Retrospective process evaluation of the implementation of the Pilgrims Hospices delirium toolkit in three inpatient settings in east Kent, England.
Mrs Charlotte Brigden, Masters in Sociological Research - Research Facilitator & Academic Researcher, Pilgrims Hospices in east Kent.
Supported on the project by: Amanda Timms, Advanced Nurse Practitioner Justine Robinson, Therapy and Wellbeing Services manager/ Lead Occupational Therapist
- Osborne G, Timms A, Bembridge H, et al. O-17 Our patient is not muddled, they have delirium: improving recognition and care in hospice settings BMJ Supportive & Palliative Care 2021;11:A7.
- Hashem F, Brigden C, Wilson P, Butler C. Understanding what works, why and in what circumstances in hospice at home services for end-of-life care: Applying a realist logic of analysis to a systematically searched literature review. Palliative Medicine. 2020;34(1):16-31.
- Brigden C, Thorns A, Hills W, et al. Evaluation of a nurse directed beds model of care in a stand-alone hospice inpatient unit (IPU) BMJ Supportive & Palliative Care 2018;8:360.
What are the effects of a delirium toolkit on patient care in a palliative care in-patient unit setting?
What is the specific problem that you intend to explore?
Most patients want to retain clear cognition at the end of life (Bush et al 2017, 2020, Hosker et al 2016). Delirium, when cognition becomes impaired, is a common condition in palliative care and can be distressing for patients/families and challenging for staff. It affects between 13-42% of hospice inpatients (Hosie et al 2013, Watt et al 2019) and 80% of patients with cancer in last 2 weeks of life.
Despite this commonality delirium is often under-recognised and poorly managed. A third - half of all delirium cases are potentially reversible. Pharmacological management in this field is contentious (Agar 2020], Hosker et al 2016), highlighting the importance of non-pharmacological approaches (NICE 2019). Due to limited understanding of delirium among palliative care nurses and other clinicians the focus has been on symptom management, rather than prevention, early identification and modification of possible causes (Featherstone et al 2021).
What method(s) will you choose in order to solve this problem?
Pilgrims Hospices has already set up a multidisciplinary Delirium Working Group (2019) in response to their own local delirium audit, showing areas requiring improvement within delirium care. The group developed a Delirium Toolkit, consisting of a ‘Step-by-Step’ checklist (accessible in electronic patient records); patient information leaflet, non-pharmacological checklist ‘I want great care’ form, the 4AT tool (a validated screening tool for delirium (4AT), fuller hospice-specific guideline and NICE Quick Guide for Care Homes.
The toolkit was implemented through an Awareness Week and enhanced Education Program and new induction/refresher e-learning module for staff. Delirium Champions were recruited and ‘Delirium’ is now a component of the ‘Transfer of Care Form’. An assessment flowchart was also developed to support staff with the process to follow when using the toolkit.

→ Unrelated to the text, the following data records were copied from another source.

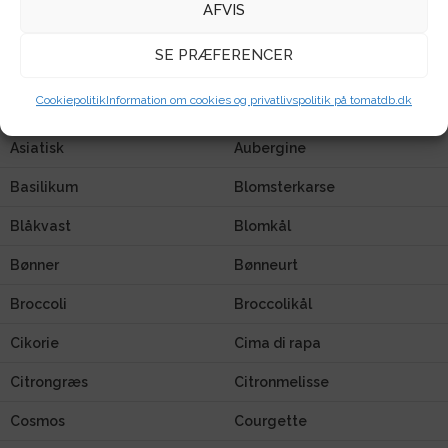
AFVIS
Biblomster
Anis
SE PRÆFERENCER
Agurk
Amsoi
Cookiepolitik
Information om cookies og privatlivspolitik på tomatdb.dk
Ananaskirsebær
Artiskok
Asiatisk
Aubergine
Basilikum
Blomsterkarse
Blåkvast
Blomkål
Bønner
Bønneurt
Broccoli
Broccolikål
Cikorie
Cima di rapa
Citrongræs
Citronmelisse
Cosmos
Courgette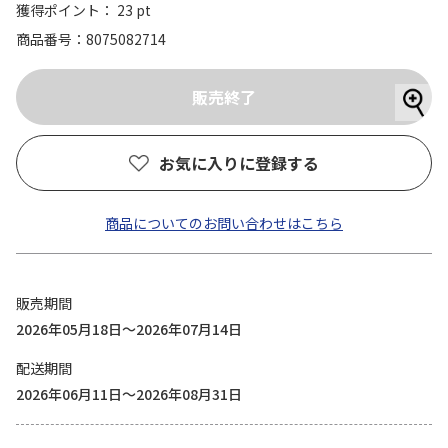
獲得ポイント： 23 pt
商品番号
8075082714
お気に入りに登録する
商品についてのお問い合わせはこちら
販売期間
2026年05月18日～2026年07月14日
配送期間
2026年06月11日～2026年08月31日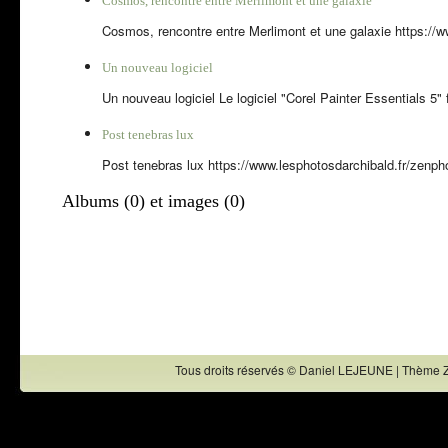
Cosmos, rencontre entre Merlimont et une galaxie
Cosmos, rencontre entre Merlimont et une galaxie https://ww
Un nouveau logiciel
Un nouveau logiciel Le logiciel "Corel Painter Essentials 5" f
Post tenebras lux
Post tenebras lux https://www.lesphotosdarchibald.fr/zenphot
Albums (0) et images (0)
Tous droits réservés © Daniel LEJEUNE | Thème 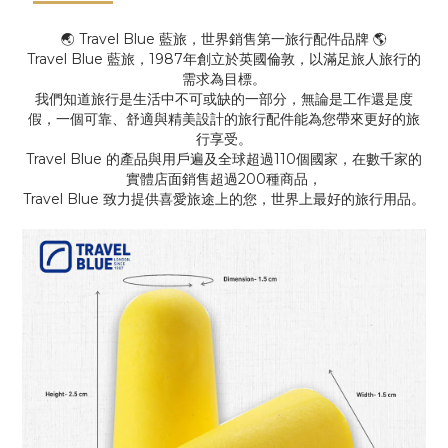
🌏 Travel Blue 藍旅，世界銷售第一旅行配件品牌 🌎
Travel Blue 藍旅，1987年創立於英國倫敦，以滿足旅人旅行的
需求為目標。
我們知道旅行是生活中不可或缺的一部分，無論是工作還是度
假，一個可靠、舒適與精美設計的旅行配件能為您帶來更好的旅
行享受。
Travel Blue 的產品與用戶遍及全球超過110個國家，在數千家的
實體店面銷售超過200種商品，
Travel Blue 致力提供喜愛旅途上的您，世界上最好的旅行用品。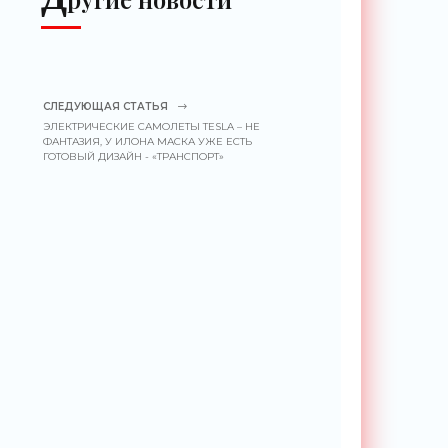
СЛЕДУЮЩАЯ СТАТЬЯ
ЭЛЕКТРИЧЕСКИЕ САМОЛЕТЫ TESLA – НЕ
ФАНТАЗИЯ, У ИЛОНА МАСКА УЖЕ ЕСТЬ
ГОТОВЫЙ ДИЗАЙН - «ТРАНСПОРТ»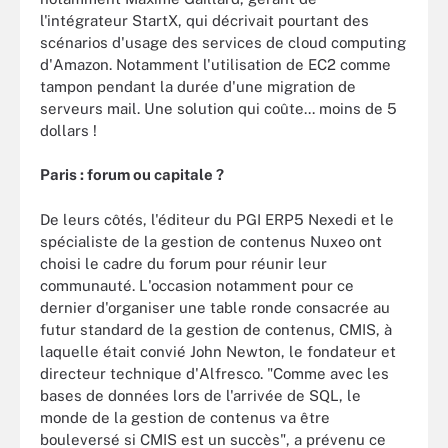
l'intégrateur StartX, qui décrivait pourtant des
scénarios d'usage des services de cloud computing
d'Amazon. Notamment l'utilisation de EC2 comme
tampon pendant la durée d'une migration de
serveurs mail. Une solution qui coûte... moins de 5
dollars !
Paris : forum ou capitale ?
De leurs côtés, l'éditeur du PGI ERP5 Nexedi et le
spécialiste de la gestion de contenus Nuxeo ont
choisi le cadre du forum pour réunir leur
communauté. L'occasion notamment pour ce
dernier d'organiser une table ronde consacrée au
futur standard de la gestion de contenus, CMIS, à
laquelle était convié John Newton, le fondateur et
directeur technique d'Alfresco. "Comme avec les
bases de données lors de l'arrivée de SQL, le
monde de la gestion de contenus va être
bouleversé si CMIS est un succès", a prévenu ce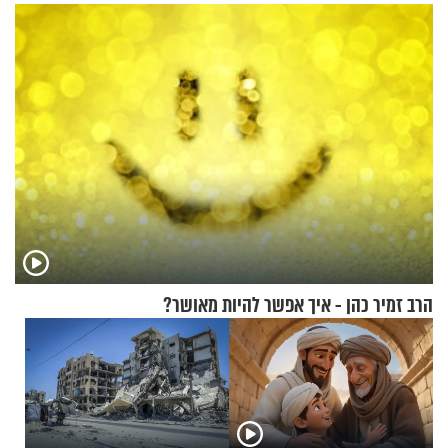
הרב זמיר כהן - איך אפשר להיות מאושר?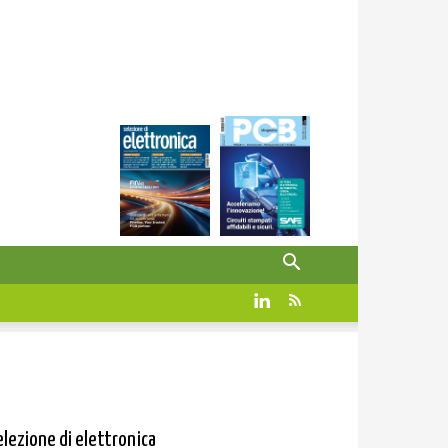
elezione di elettronica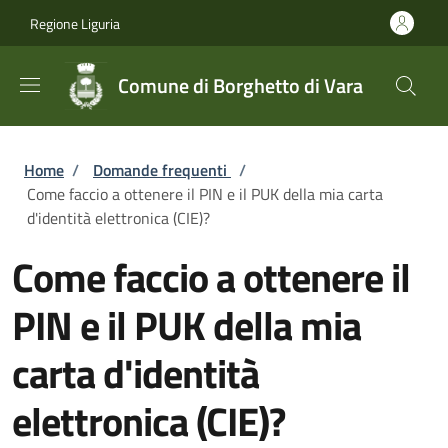
Salta al contenuto principale
Skip to footer content
Regione Liguria
Comune di Borghetto di Vara
Briciole di pane
Home
/
Domande frequenti
/
Come faccio a ottenere il PIN e il PUK della mia carta
d'identità elettronica (CIE)?
Come faccio a ottenere il
PIN e il PUK della mia
carta d'identità
elettronica (CIE)?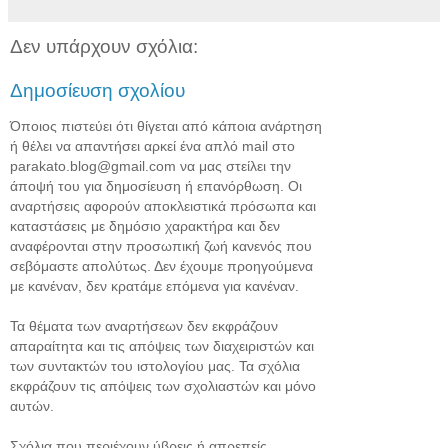
Δεν υπάρχουν σχόλια:
Δημοσίευση σχολίου
Όποιος πιστεύει ότι θίγεται από κάποια ανάρτηση
ή θέλει να απαντήσει αρκεί ένα απλό mail στο
parakato.blog@gmail.com να μας στείλει την
άποψή του για δημοσίευση ή επανόρθωση. Οι
αναρτήσεις αφορούν αποκλειστικά πρόσωπα και
καταστάσεις με δημόσιο χαρακτήρα και δεν
αναφέρονται στην προσωπική ζωή κανενός που
σεβόμαστε απολύτως. Δεν έχουμε προηγούμενα
με κανέναν, δεν κρατάμε επόμενα για κανέναν.
Τα θέματα των αναρτήσεων δεν εκφράζουν
απαραίτητα και τις απόψεις των διαχειριστών και
των συντακτών του ιστολογίου μας. Τα σχόλια
εκφράζουν τις απόψεις των σχολιαστών και μόνο
αυτών.
Σχόλια που περιέχουν ύβρεις ή απρεπείς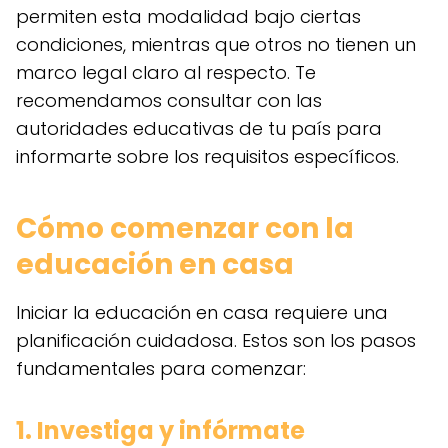
permiten esta modalidad bajo ciertas
condiciones, mientras que otros no tienen un
marco legal claro al respecto. Te
recomendamos consultar con las
autoridades educativas de tu país para
informarte sobre los requisitos específicos.
Cómo comenzar con la
educación en casa
Iniciar la educación en casa requiere una
planificación cuidadosa. Estos son los pasos
fundamentales para comenzar:
1. Investiga y infórmate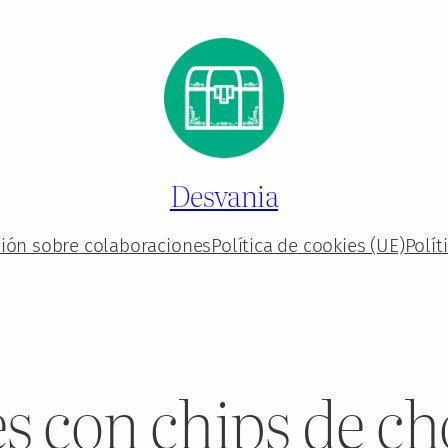
Desvania
ión sobre colaboraciones
Política de cookies (UE)
Polít
s con chips de ch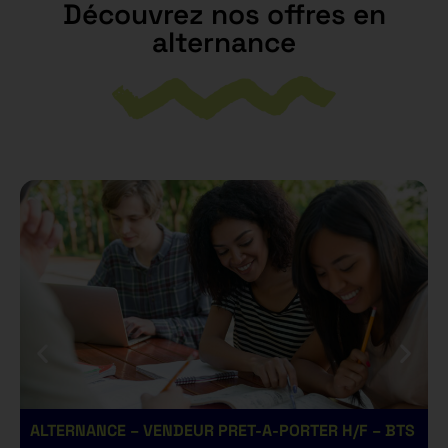
Découvrez nos offres en
alternance
ALTERNANCE – VENDEUR PRET-A-PORTER H/F – BTS
A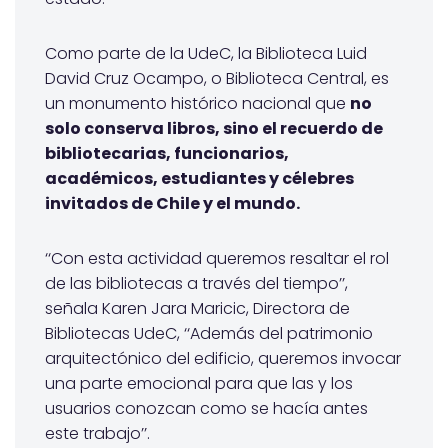
Como parte de la UdeC, la Biblioteca Luid
David Cruz Ocampo, o Biblioteca Central, es
un monumento histórico nacional que
no
solo conserva libros, sino el recuerdo de
bibliotecarias, funcionarios,
académicos, estudiantes y célebres
invitados de Chile y el mundo.
‘‘Con esta actividad queremos resaltar el rol
de las bibliotecas a través del tiempo’’,
señala Karen Jara Maricic, Directora de
Bibliotecas UdeC, ‘‘Además del patrimonio
arquitectónico del edificio, queremos invocar
una parte emocional para que las y los
usuarios conozcan como se hacía antes
este trabajo’’.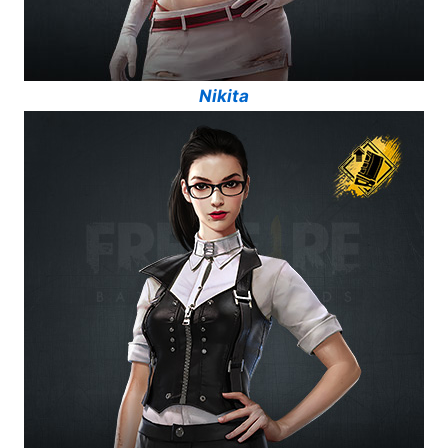
Nikita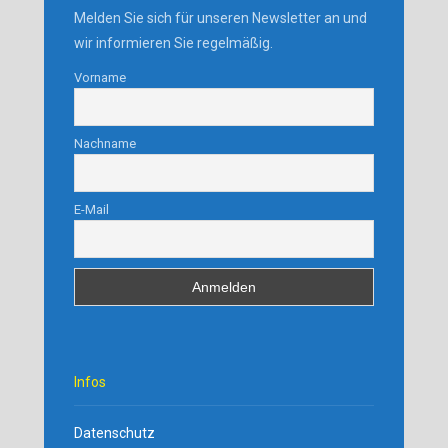
Melden Sie sich für unseren Newsletter an und
wir informieren Sie regelmäßig.
Vorname
Nachname
E-Mail
Infos
Datenschutz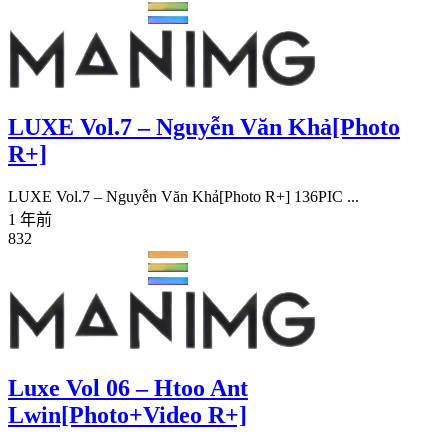
LUXE Vol.7 – Nguyễn Văn Khả[Photo
R+]
LUXE Vol.7 – Nguyễn Văn Khả[Photo R+] 136PIC ...
1 年前
832
Luxe Vol 06 – Htoo Ant
Lwin[Photo+Video R+]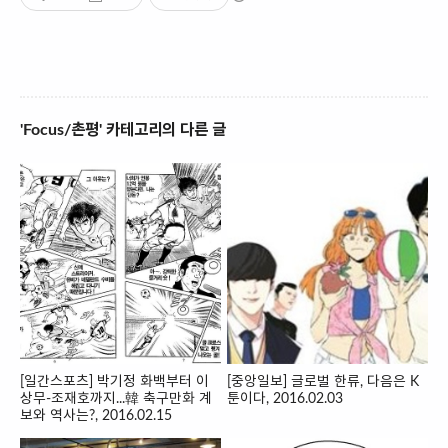
'Focus/촌평' 카테고리의 다른 글
[일간스포츠] 박기정 화백부터 이
[중앙일보] 글로벌 한류, 다음은 K
상무-조재호까지...韓 축구만화 계
툰이다, 2016.02.03
보와 역사는?, 2016.02.15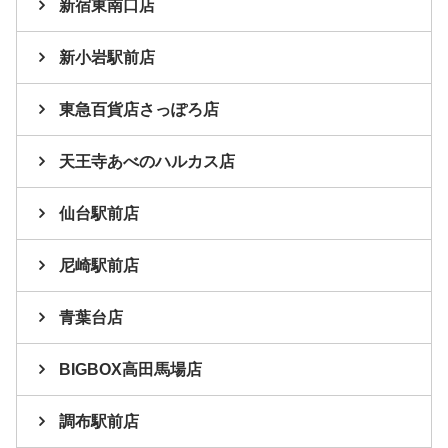
新宿東南口店
新小岩駅前店
東急百貨店さっぽろ店
天王寺あべのハルカス店
仙台駅前店
尼崎駅前店
青葉台店
BIGBOX高田馬場店
調布駅前店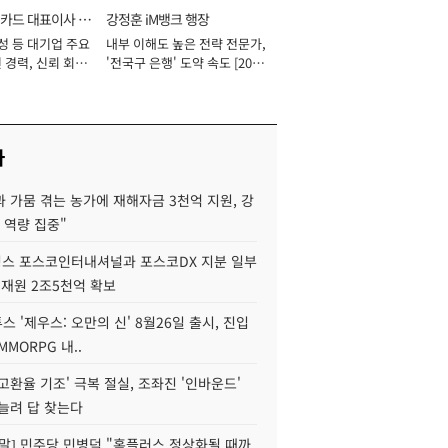
카드 대표이사 사
강정훈 iM뱅크 행장
성 등 대기업 주요
내부 이해도 높은 전략 전문가,
 경력, 신뢰 회복
'전국구 은행' 도약 속도 [2026
[2026년]
년]
사
 가뭄 겪는 농가에 재해자금 3천억 지원, 강
 역량 집중"
스 포스코인터내셔널과 포스코DX 지분 일부
 재원 2조5천억 확보
투스 '제우스: 오만의 신' 8월26일 출시, 진입
MMORPG 내..
고환율 기조' 극복 절실, 조좌진 '인바운드'
늘려 답 찾는다
정말] 민주당 민병덕 "홈플러스 정상화될 때까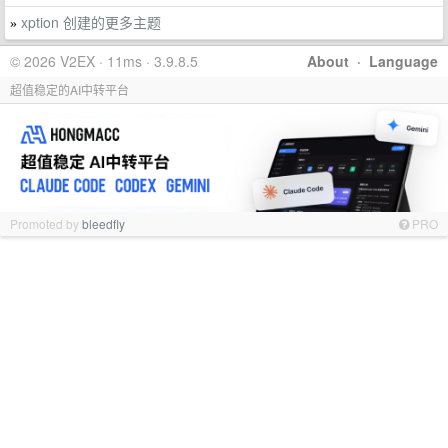
xption 创建的更多主题
»
© 2026 V2EX · 11ms · 3.9.8.5
About
·
Language
超值稳定的AI中转平台
Promoted by
bleedfly
PRO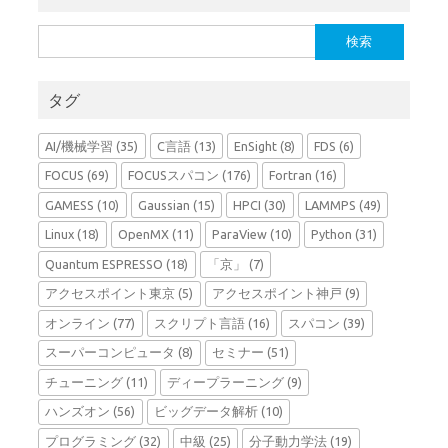
検
索:
タグ
AI/機械学習
(35)
C言語
(13)
EnSight
(8)
FDS
(6)
FOCUS
(69)
FOCUSスパコン
(176)
Fortran
(16)
GAMESS
(10)
Gaussian
(15)
HPCI
(30)
LAMMPS
(49)
Linux
(18)
OpenMX
(11)
ParaView
(10)
Python
(31)
Quantum ESPRESSO
(18)
「京」
(7)
アクセスポイント東京
(5)
アクセスポイント神戸
(9)
オンライン
(77)
スクリプト言語
(16)
スパコン
(39)
スーパーコンピュータ
(8)
セミナー
(51)
チューニング
(11)
ディープラーニング
(9)
ハンズオン
(56)
ビッグデータ解析
(10)
プログラミング
(32)
中級
(25)
分子動力学法
(19)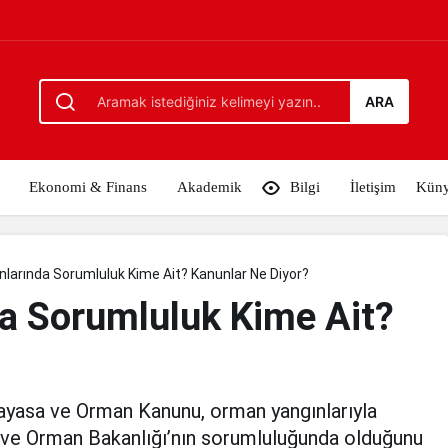
Ait? Kanunlar Ne Diyor?
ARA
Ekonomi & Finans
Akademik
Bilgi
İletişim
Kün
larında Sorumluluk Kime Ait? Kanunlar Ne Diyor?
a Sorumluluk Kime Ait?
ayasa ve Orman Kanunu, orman yangınlarıyla
 ve Orman Bakanlığı’nın sorumluluğunda olduğunu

We wish to apply for this award to evaluate how well the implementation of toolkit has enabled improvement in the recognition and management of patients with delirium in hospice inpatient units at Pilgrims Hospices, to improve practice and patient care in relation to delirium.
The objectives will be to assess whether:
1. The implementation of a delirium toolkit enabled healthcare staff on hospice inpatient units to be able to (or be more confident to) identify patients with delirium.
2. The implementation of a delirium toolkit enabled healthcare staff on hospice inpatient units to be more confident/able to manage their care.
3. The implementation of the delirium toolkit improved care outcomes for the patients e.g. modification of potential causes, increase in non pharmacological interventions, decrease in drug use. The Hospice Research Facilitation and Governance Forum will provide project governance and ethical approval and oversight.